DATA SHOWN
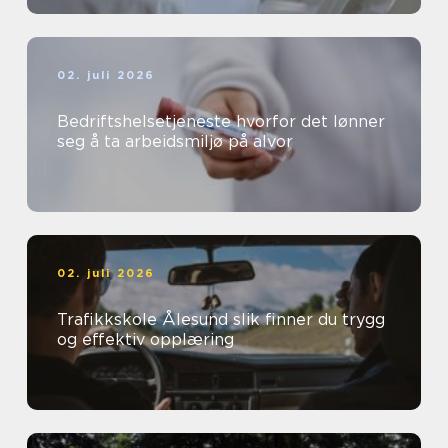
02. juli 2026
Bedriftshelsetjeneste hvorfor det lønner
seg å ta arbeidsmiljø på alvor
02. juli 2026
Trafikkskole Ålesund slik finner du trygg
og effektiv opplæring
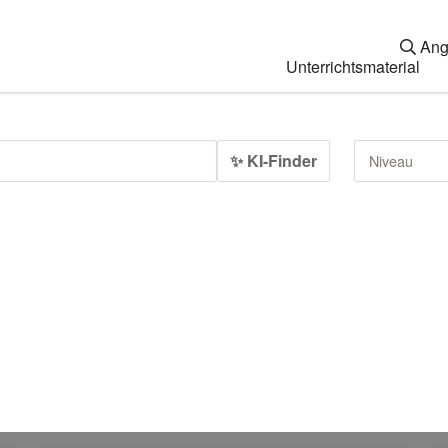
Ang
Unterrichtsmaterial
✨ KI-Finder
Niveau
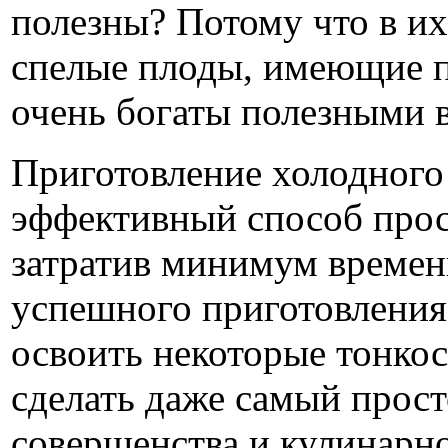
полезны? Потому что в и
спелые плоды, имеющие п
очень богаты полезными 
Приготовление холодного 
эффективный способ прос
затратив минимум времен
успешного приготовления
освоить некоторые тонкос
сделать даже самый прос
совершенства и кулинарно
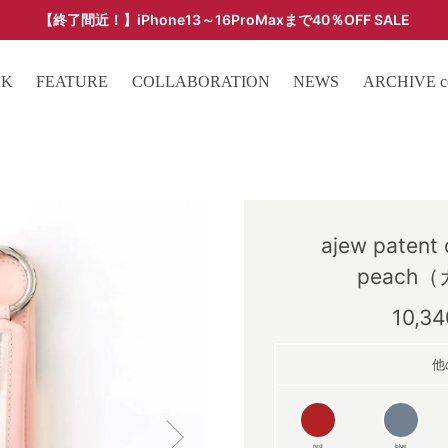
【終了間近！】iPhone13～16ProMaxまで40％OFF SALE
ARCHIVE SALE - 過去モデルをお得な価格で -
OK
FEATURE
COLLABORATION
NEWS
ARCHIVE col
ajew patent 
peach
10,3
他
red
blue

ABOUT THIS EXERCISE
Read the listing above, then copy every line that includes the string "ARCHIVE".

EXERCISE SOLUTION
ARCHIVE SALE - 過去モデルをお得な価格で -
ARCHIVE col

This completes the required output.